*What is expected*: Retype the entries exactly; omit all pictures.

*Information supplied*:
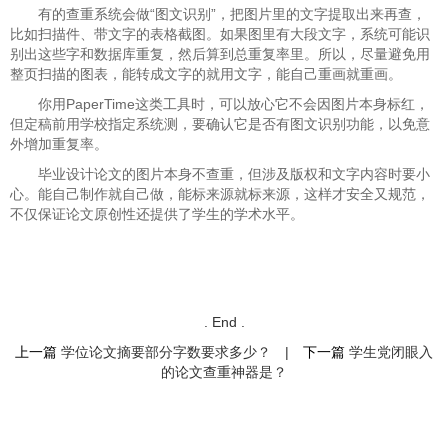
有的查重系统会做“图文识别”，把图片里的文字提取出来再查，
比如扫描件、带文字的表格截图。如果图里有大段文字，系统可能识
别出这些字和数据库重复，然后算到总重复率里。所以，尽量避免用
整页扫描的图表，能转成文字的就用文字，能自己重画就重画。
你用PaperTime这类工具时，可以放心它不会因图片本身标红，
但定稿前用学校指定系统测，要确认它是否有图文识别功能，以免意
外增加重复率。
毕业设计论文的图片本身不查重，但涉及版权和文字内容时要小
心。能自己制作就自己做，能标来源就标来源，这样才安全又规范，
不仅保证论文原创性还提供了学生的学术水平。
. End .
上一篇
学位论文摘要部分字数要求多少？
|
下一篇
学生党闭眼入
的论文查重神器是？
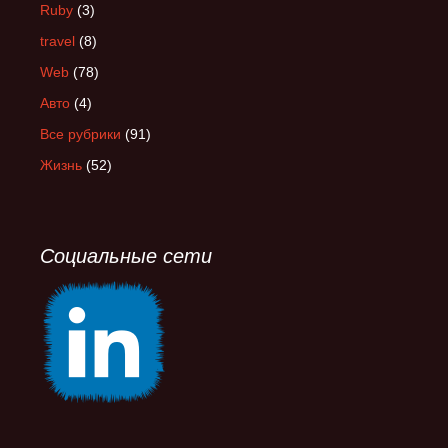
Ruby
(3)
travel
(8)
Web
(78)
Авто
(4)
Все рубрики
(91)
Жизнь
(52)
Социальные сети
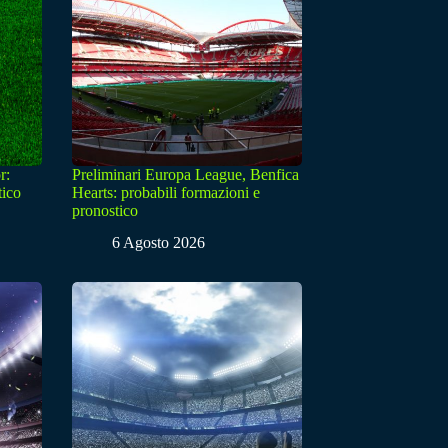
r:
Preliminari Europa League, Benfica
tico
Hearts: probabili formazioni e
pronostico
6 Agosto 2026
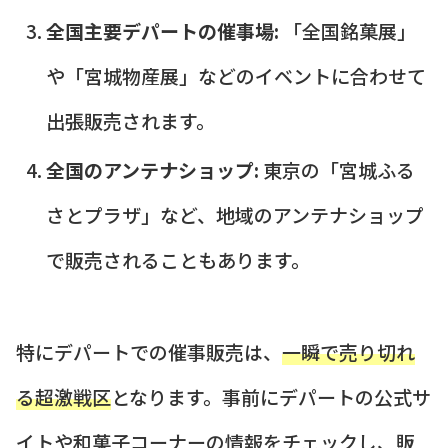
全国主要デパートの催事場:
「全国銘菓展」
や「宮城物産展」などのイベントに合わせて
出張販売されます。
全国のアンテナショップ:
東京の「宮城ふる
さとプラザ」など、地域のアンテナショップ
で販売されることもあります。
特にデパートでの催事販売は、
一瞬で売り切れ
る超激戦区
となります。事前にデパートの公式サ
イトや和菓子コーナーの情報をチェックし、販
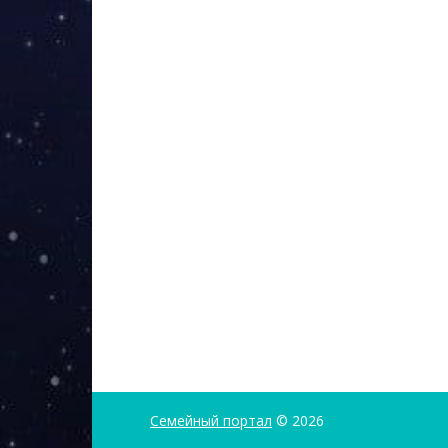
Семейный портал
© 2026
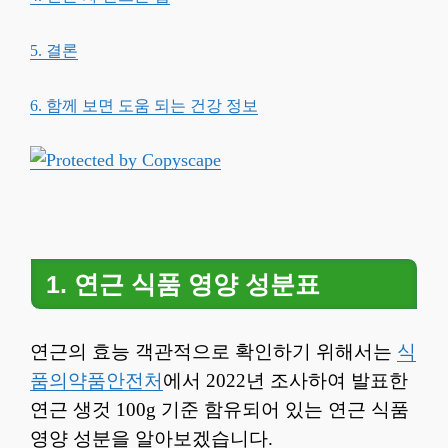
5. 결론
6. 함께 보면 도움 되는 건강 정보
1. 연근 식품 영양 성분표
연근의 효능 객관적으로 확인하기 위해서는
식
품의약품안전처
에서 2022년 조사하여 발표한
연근 생것 100g 기준 함유되어 있는 연근 식품
영양 성분을 알아보겠습니다.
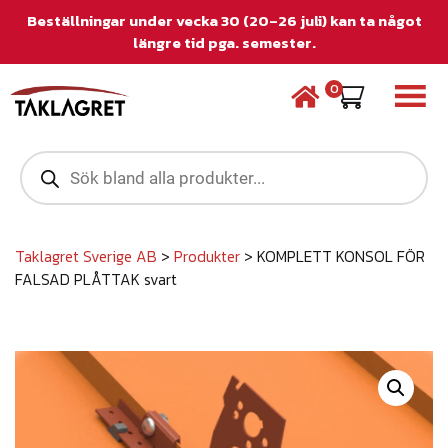
Beställningar under vecka 30 (20–26 juli) kan ta något
längre tid pga. semester.
0
P
r
o
d
u
c
Taklagret Sverige AB
>
Produkter
>
KOMPLETT KONSOL FÖR
t
FALSAD PLÅTTAK svart
s
s
e
a
r
c
h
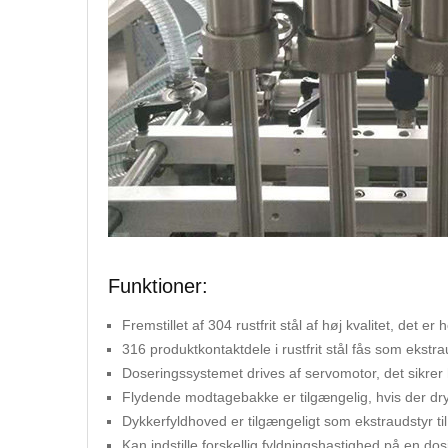
Funktioner:
Fremstillet af 304 rustfrit stål af høj kvalitet, det er 
316 produktkontaktdele i rustfrit stål fås som ekstr
Doseringssystemet drives af servomotor, det sikrer 
Flydende modtagebakke er tilgængelig, hvis der dr
Dykkerfyldhoved er tilgængeligt som ekstraudstyr t
Kan indstille forskellig fyldningshastighed på en dos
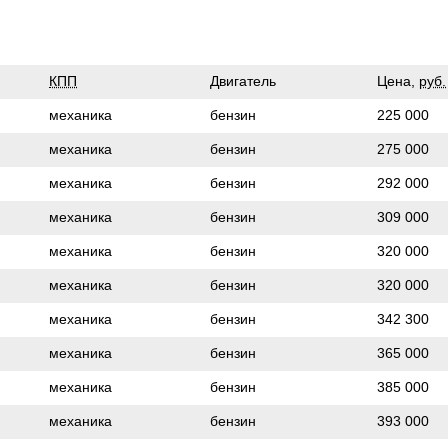
КПП
Двигатель
Цена,
руб.
механика
бензин
225 000
механика
бензин
275 000
механика
бензин
292 000
механика
бензин
309 000
механика
бензин
320 000
механика
бензин
320 000
механика
бензин
342 300
механика
бензин
365 000
механика
бензин
385 000
механика
бензин
393 000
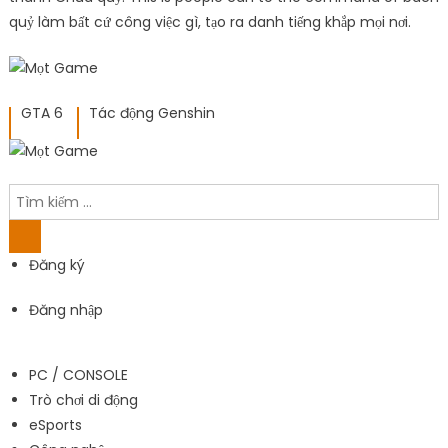
quỷ làm bất cứ công việc gì, tạo ra danh tiếng khắp mọi nơi.
GTA 6
Tác động Genshin
Đăng ký
Đăng nhập
PC / CONSOLE
Trò chơi di động
eSports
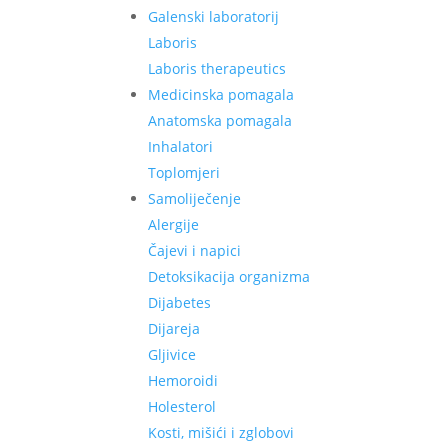
Galenski laboratorij
Laboris
Laboris therapeutics
Medicinska pomagala
Anatomska pomagala
Inhalatori
Toplomjeri
Samoliječenje
Alergije
Čajevi i napici
Detoksikacija organizma
Dijabetes
Dijareja
Gljivice
Hemoroidi
Holesterol
Kosti, mišići i zglobovi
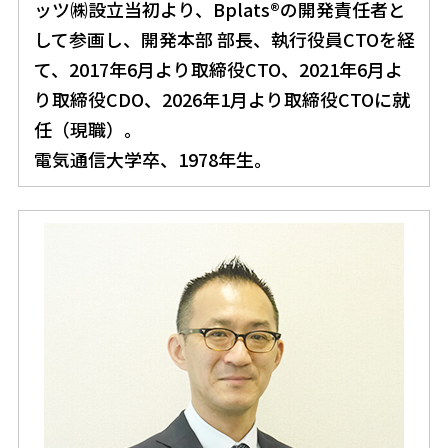
ッツ㈱設立当初より、Bplats®の開発責任者と
して参画し、開発本部 部長、執行役員CTOを経
て、2017年6月より取締役CTO、2021年6月よ
り取締役CDO、2026年1月より取締役CTOに就
任（現職）。
電気通信大学卒、1978年生。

*Answer to the exercise*:
有的查重系统会做“图文识别”，把图片里的文字提取出来再查，
比如扫描件、带文字的表格截图。如果图里有大段文字，系统可能识
别出这些字和数据库重复，然后算到总重复率里。所以，尽量避免用
整页扫描的图表，能转成文字的就用文字，能自己重画就重画。
你用PaperTime这类工具时，可以放心它不会因图片本身标红，
但定稿前用学校指定系统测，要确认它是否有图文识别功能，以免意
外增加重复率。
毕业设计论文的图片本身不查重，但涉及版权和文字内容时要小
心。能自己制作就自己做，能标来源就标来源，这样才安全又规范，
不仅保证论文原创性还提供了学生的学术水平。
. End .
上一篇
学位论文摘要部分字数要求多少？
|
下一篇
学生党闭眼入
的论文查重神器是？
Ruby
(3)
travel
(8)
Web
(78)
Авто
(4)
Все рубрики
(91)
Жизнь
(52)
Социальные сети
r:
Preliminari Europa League, Benfica
tico
Hearts: probabili formazioni e
pronostico
6 Agosto 2026
全国主要デパートの催事場:
「全国銘菓展」
や「宮城物産展」などのイベントに合わせて
出張販売されます。
全国のアンテナショップ:
東京の「宮城ふる
さとプラザ」など、地域のアンテナショップ
で販売されることもあります。
特にデパートでの催事販売は、
一瞬で売り切れ
る超激戦区
となります。事前にデパートの公式サ
イトや和菓子コーナーの情報をチェックし、販
Семейный портал
© 2026
5. 결론
6. 함께 보면 도움 되는 건강 정보
1. 연근 식품 영양 성분표
연근의 효능 객관적으로 확인하기 위해서는
식
품의약품안전처
에서 2022년 조사하여 발표한
연근 생것 100g 기준 함유되어 있는 연근 식품
영양 성분을 알아보겠습니다.
Beställningar under vecka 30 (20–26 juli) kan ta något
längre tid pga. semester.
0
P
r
o
d
u
c
Taklagret Sverige AB
>
Produkter
>
KOMPLETT KONSOL FÖR
t
FALSAD PLÅTTAK svart
s
s
e
a
r
c
h
Funktioner:
Fremstillet af 304 rustfrit stål af høj kvalitet, det er 
316 produktkontaktdele i rustfrit stål fås som ekstr
Doseringssystemet drives af servomotor, det sikrer 
Flydende modtagebakke er tilgængelig, hvis der dr
Dykkerfyldhoved er tilgængeligt som ekstraudstyr t
Kan indstille forskellig fyldningshastighed på en dos
КПП
Двигатель
Цена,
руб.
механика
бензин
225 000
механика
бензин
275 000
механика
бензин
292 000
механика
бензин
309 000
механика
бензин
320 000
механика
бензин
320 000
механика
бензин
342 300
механика
бензин
365 000
механика
бензин
385 000
механика
бензин
393 000
quỷ làm bất cứ công việc gì, tạo ra danh tiếng khắp mọi nơi.
GTA 6
Tác động Genshin
Đăng ký
Đăng nhập
PC / CONSOLE
Trò chơi di động
eSports
Galenski laboratorij
Laboris
Laboris therapeutics
Medicinska pomagala
Anatomska pomagala
Inhalatori
Toplomjeri
Samoliječenje
Alergije
Čajevi i napici
Detoksikacija organizma
Dijabetes
Dijareja
Gljivice
Hemoroidi
Holesterol
Kosti, mišići i zglobovi
ッツ㈱設立当初より、Bplats®の開発責任者と
して参画し、開発本部 部長、執行役員CTOを経
て、2017年6月より取締役CTO、2021年6月よ
り取締役CDO、2026年1月より取締役CTOに就
任（現職）。
電気通信大学卒、1978年生。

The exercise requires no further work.